Nativity With The Torch, Nain Brothers |
There shall come forth a shoot from the stump of Jesse, and a branch shall grow out of his roots. And the Spirit of the LORD shall rest upon him, the spirit of wisdom and understanding, the spirit of counsel and might, the spirit of knowledge and the fear of the LORD. (Isaiah 11:1-2)
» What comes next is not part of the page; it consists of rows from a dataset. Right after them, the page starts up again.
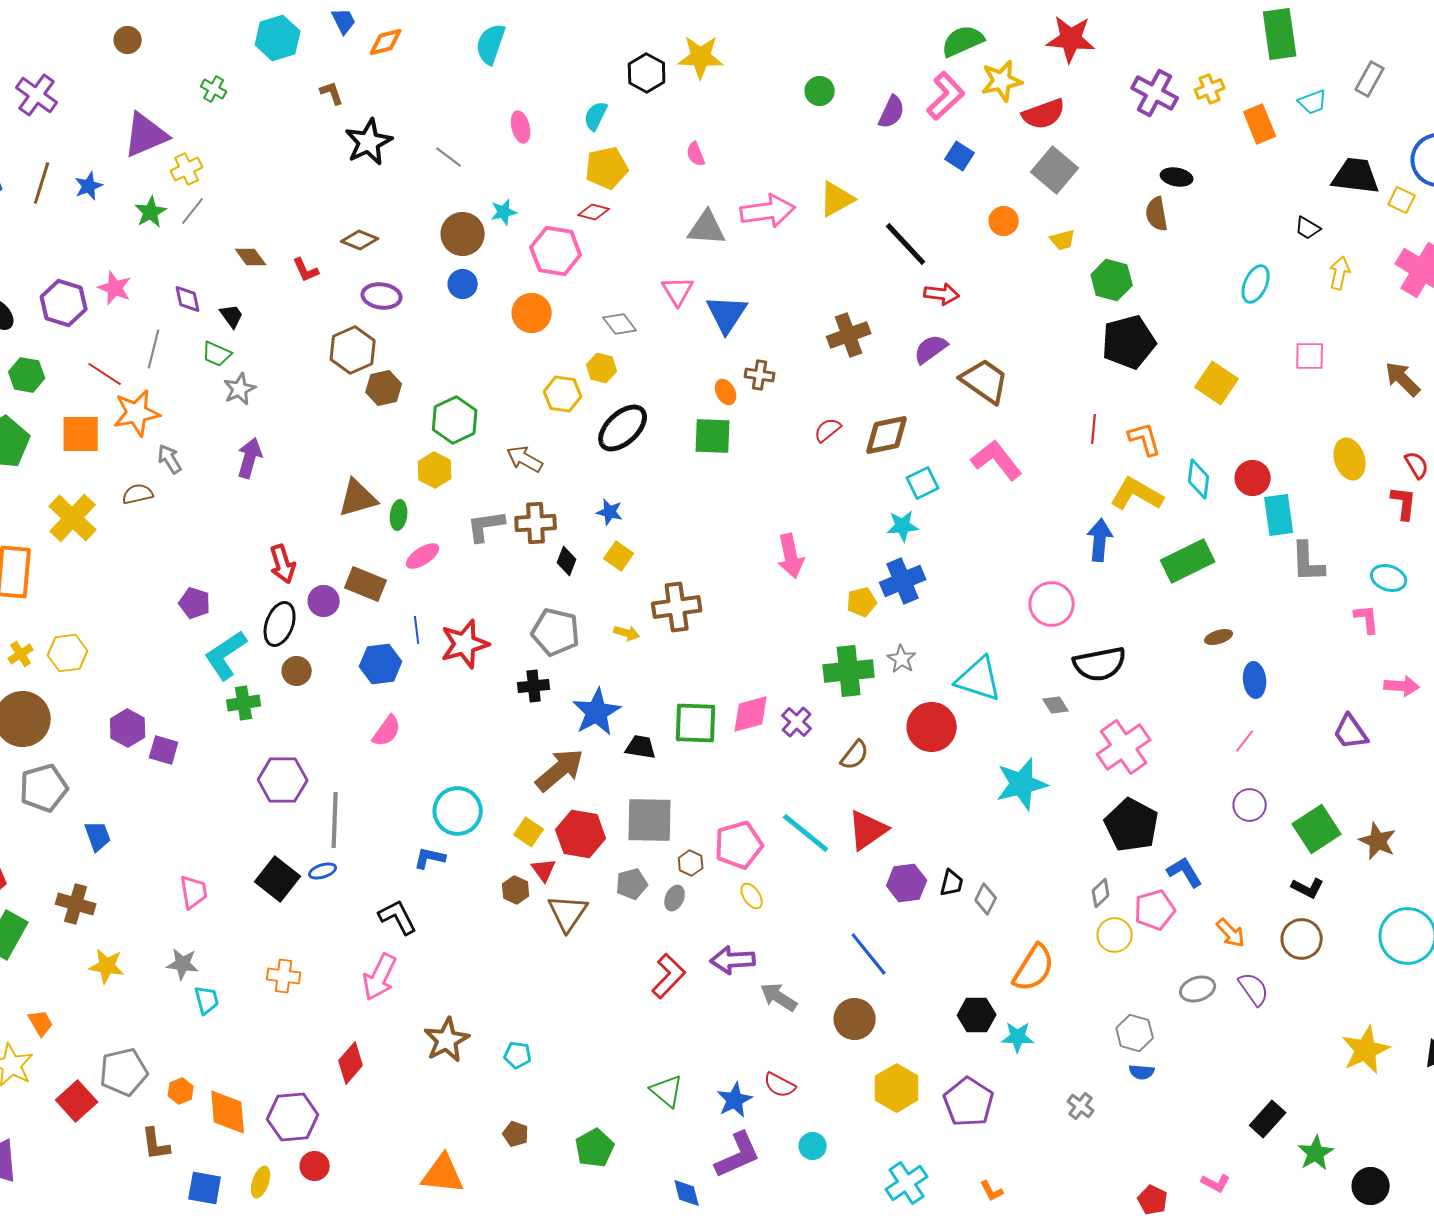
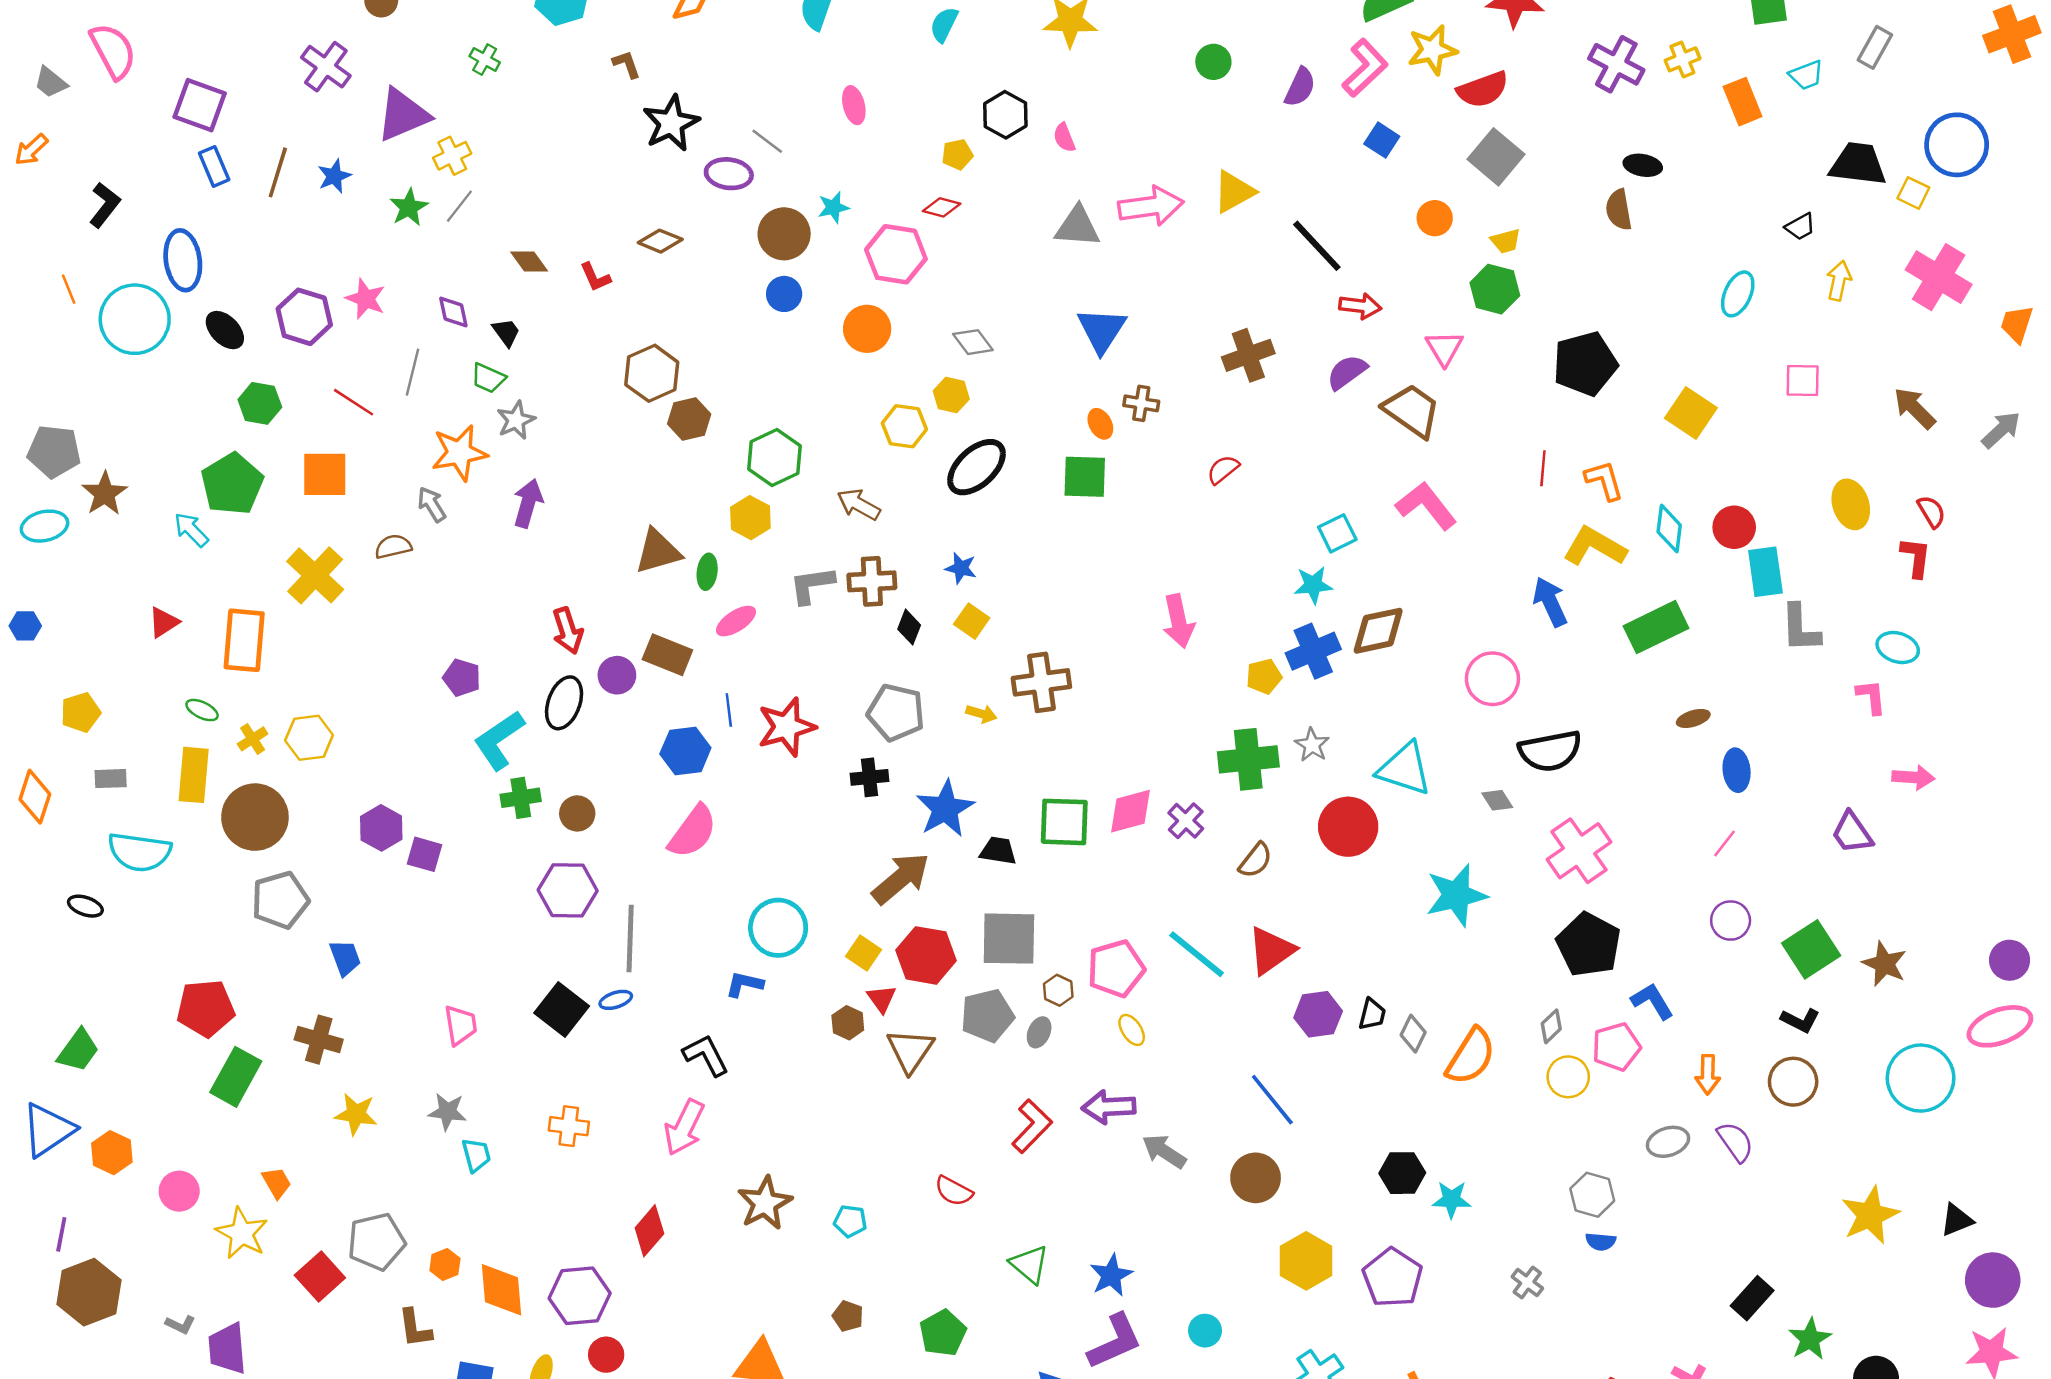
black hexagon: (647, 73) -> (1005, 115), moved
purple cross: (37, 95) -> (326, 67), moved
cyan semicircle: (596, 116) -> (944, 25), moved
yellow pentagon: (607, 168) -> (957, 154), size x0.6
black trapezoid: (1308, 228) -> (1800, 227), turned -60
green hexagon: (1112, 280) -> (1495, 289), moved
pink triangle: (678, 291) -> (1444, 348), moved
purple ellipse: (382, 296) -> (729, 174), moved
orange star: (137, 413) -> (459, 453), moved
brown diamond: (887, 435) -> (1378, 631), moved
blue arrow: (1100, 540) -> (1550, 602), turned -30
brown circle: (297, 671) -> (577, 813), moved
pink semicircle: (387, 731) -> (693, 832), size x1.4
gray pentagon: (632, 884) -> (987, 1016), size x1.4
orange arrow: (1231, 933) -> (1708, 1074), turned 44
orange semicircle: (1034, 968) -> (1471, 1056), moved
red semicircle: (780, 1085) -> (954, 1191), moved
In Isaiah’s time the Davidic kingdom had been destroyed, and the people of Israel were living in exile. Nonetheless, it was clear to the Jewish people that the Prophet was speaking not only of their return to their earthly homeland and the rebirth a truncated political entity: he was delivering God’s promise that, when things looked most hopeless in this world, He would send a Savior, his Messiah, to usher in a Kingdom greater that any conceived by mere men. In this song the “shoot” (the Messiah Jesus, descended through his human mother Mary from King David, Jesse’s son) is depicted as a lovely Rose, a small but vibrant manifestation of God’s presence where all seemed dead:
It came, a flow'ret bright,
Amid the cold of winter,
When half spent was the night.
In the Season of Advent the Church reminds us that God has also promised to send his Messiah again in glory at the end of time. This past year has given Catholic Christians plenty of reasons to feel that our world is collapsing, and that we are living in a sort of internal exile (we need not go into specific details here). Our Hope will not be realized in this world, but only in the New Jerusalem in the world to come.
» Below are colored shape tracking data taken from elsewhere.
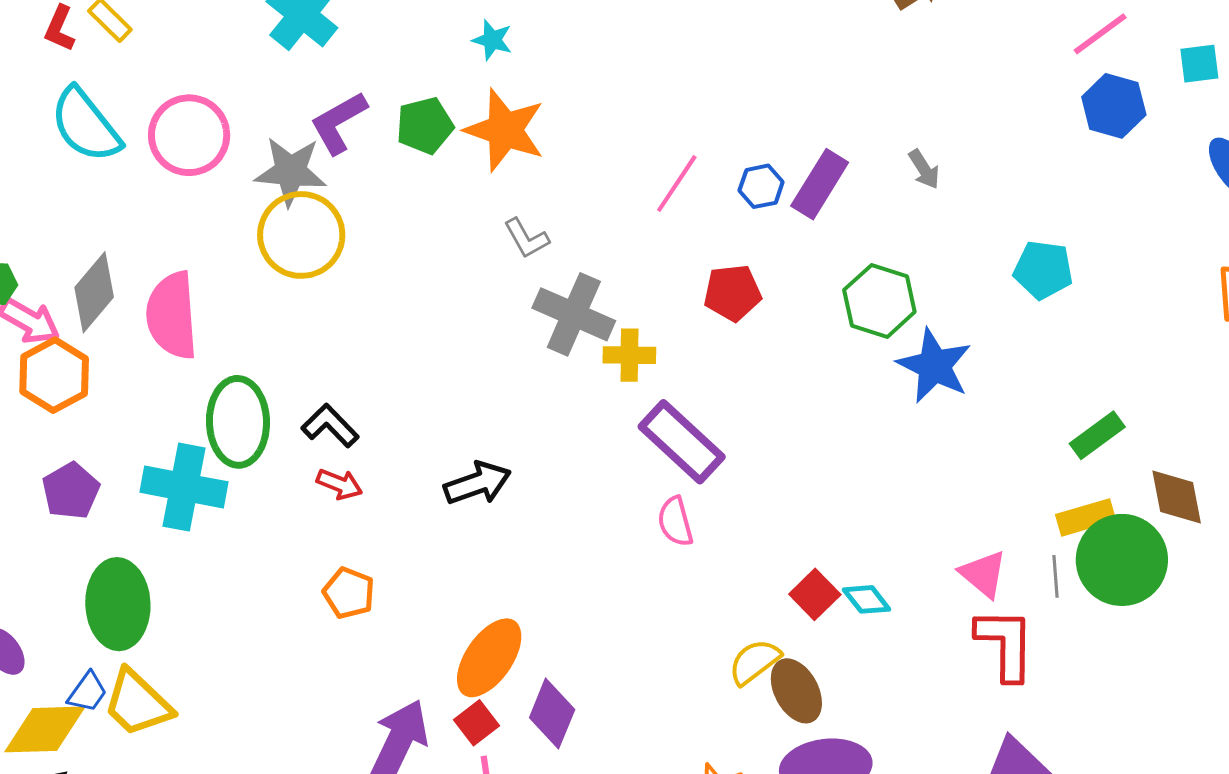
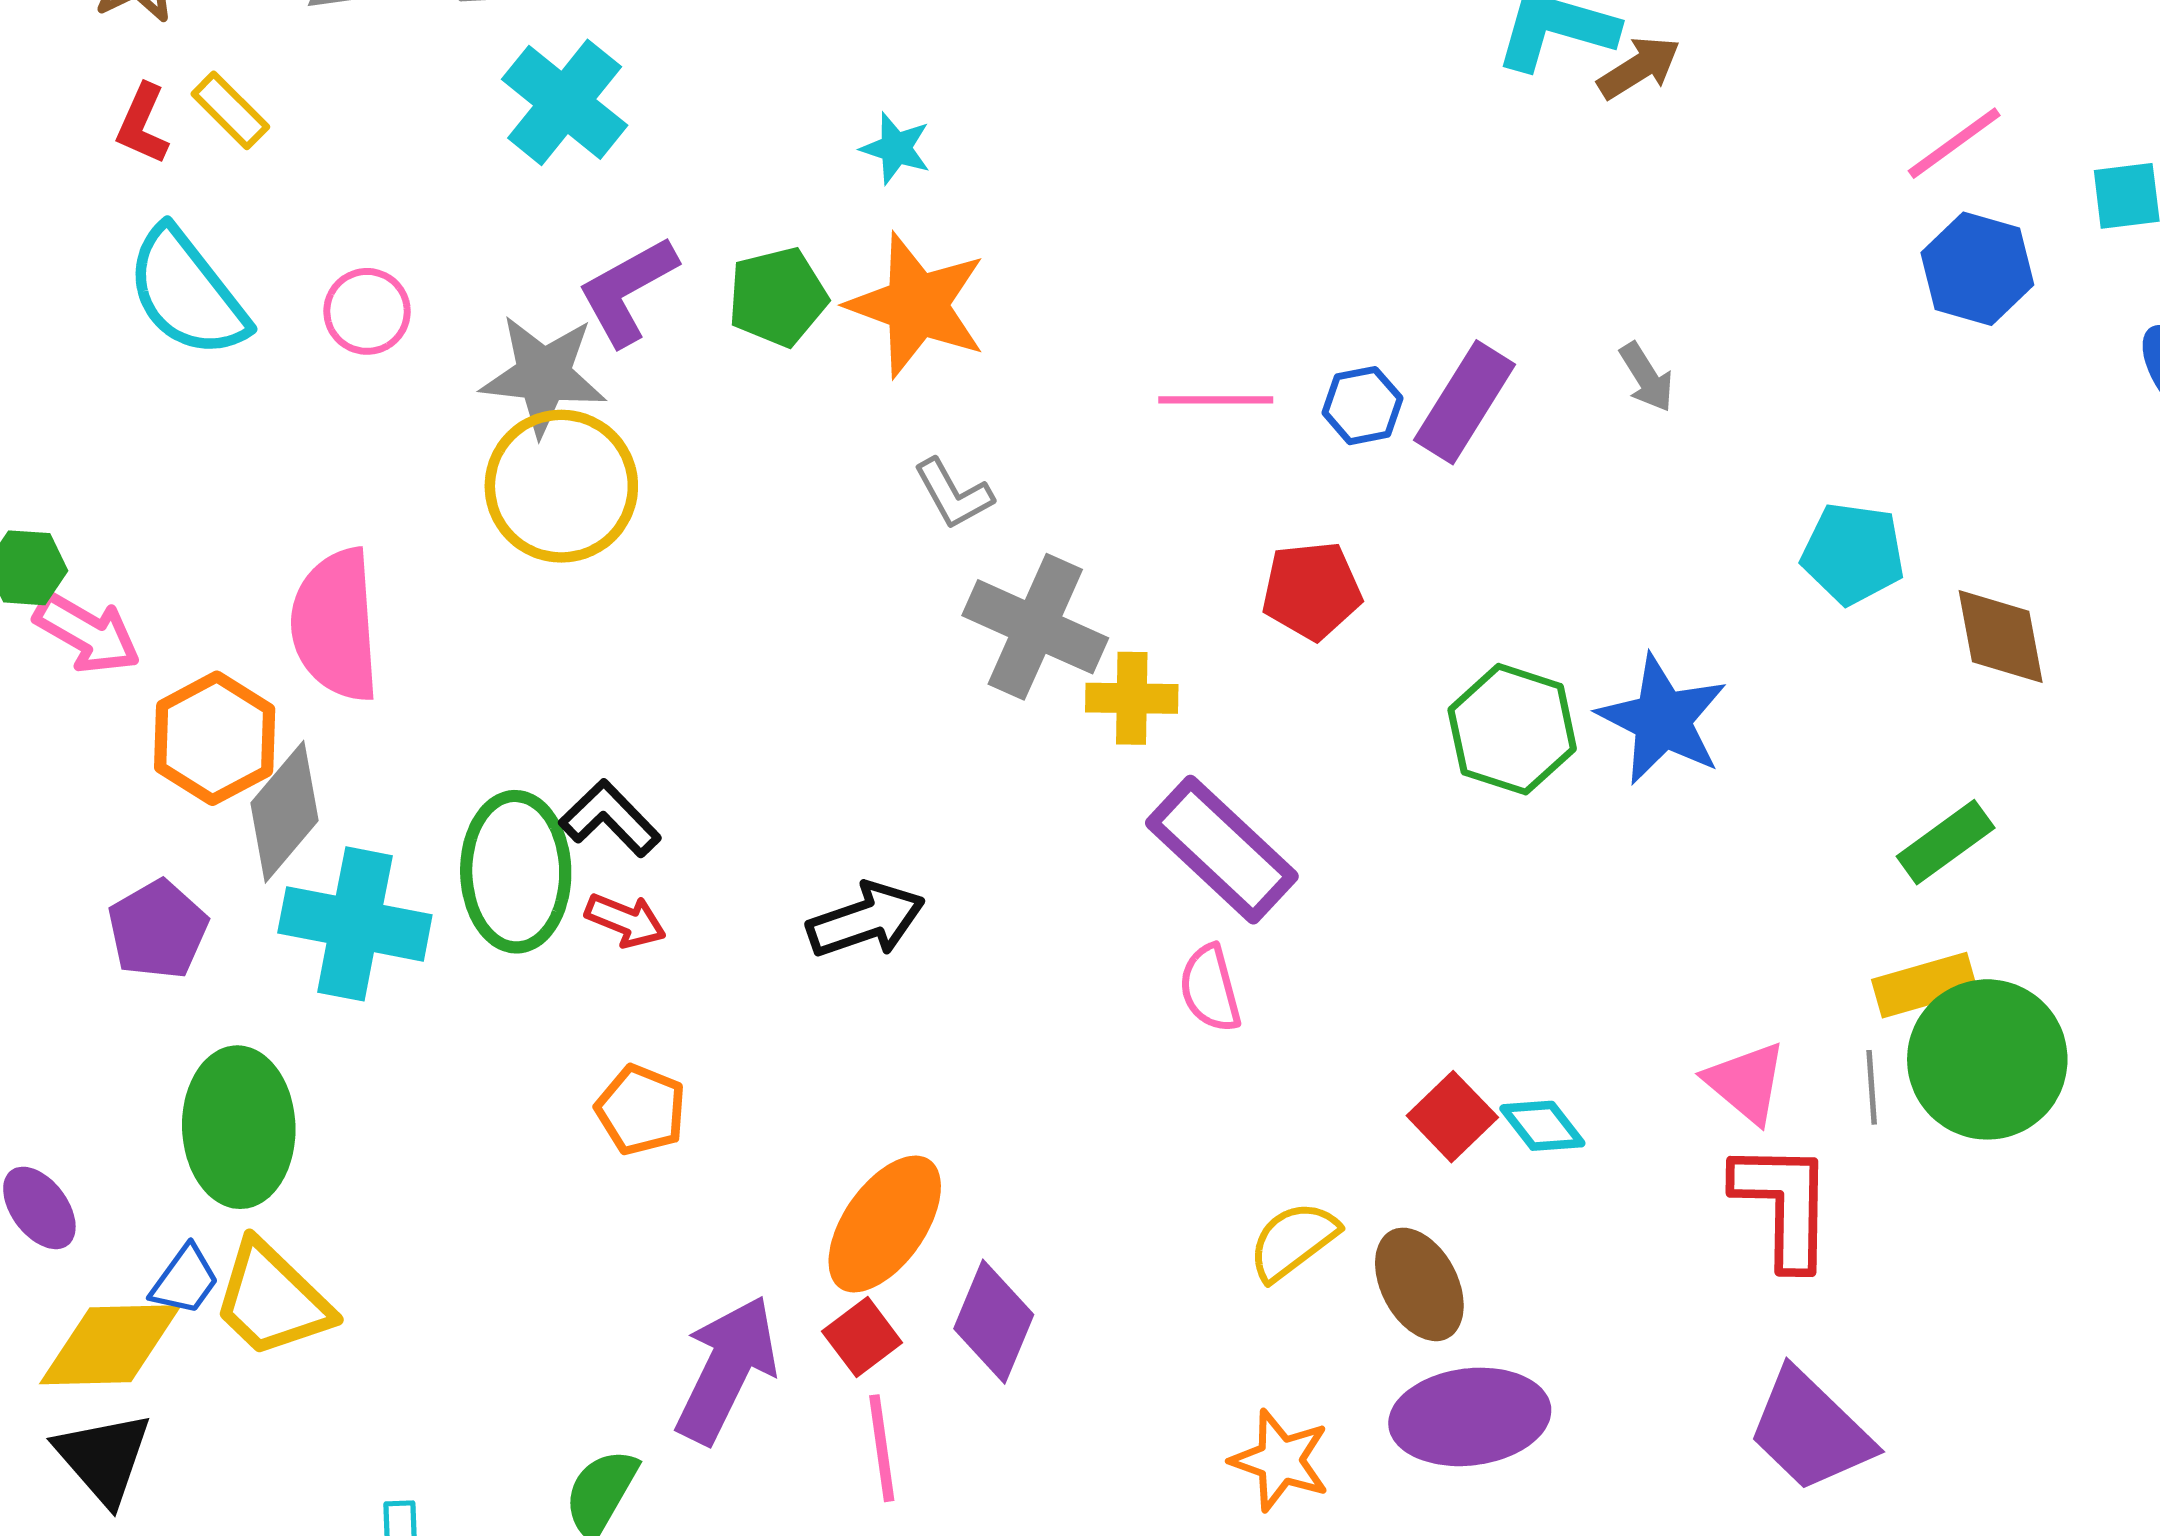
pink circle: (189, 135) -> (367, 311), size x0.6
pink line: (677, 183) -> (1216, 400), turned 56
gray diamond: (94, 292) -> (285, 812), moved
green hexagon: (879, 301) -> (1512, 729), moved
orange hexagon: (54, 375) -> (215, 738), moved
green ellipse: (238, 422) -> (516, 872), moved
brown diamond: (1177, 497) -> (2001, 637), moved
yellow semicircle: (755, 662) -> (1293, 1241), moved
For this reason, we look to the Blessed Mother as our model, who staked her life on trusting in the promise of an angel. And so the song invites us to join her in gazing on the Rose springing from the stump of Jesse:
The virgin mother kind;
To show God's love aright,
She bore to men a Savior,
When half spent was the night.
May the remainder of your Advent be a blessed one, as we waith in hope for the coming of our Savior Jesus Christ!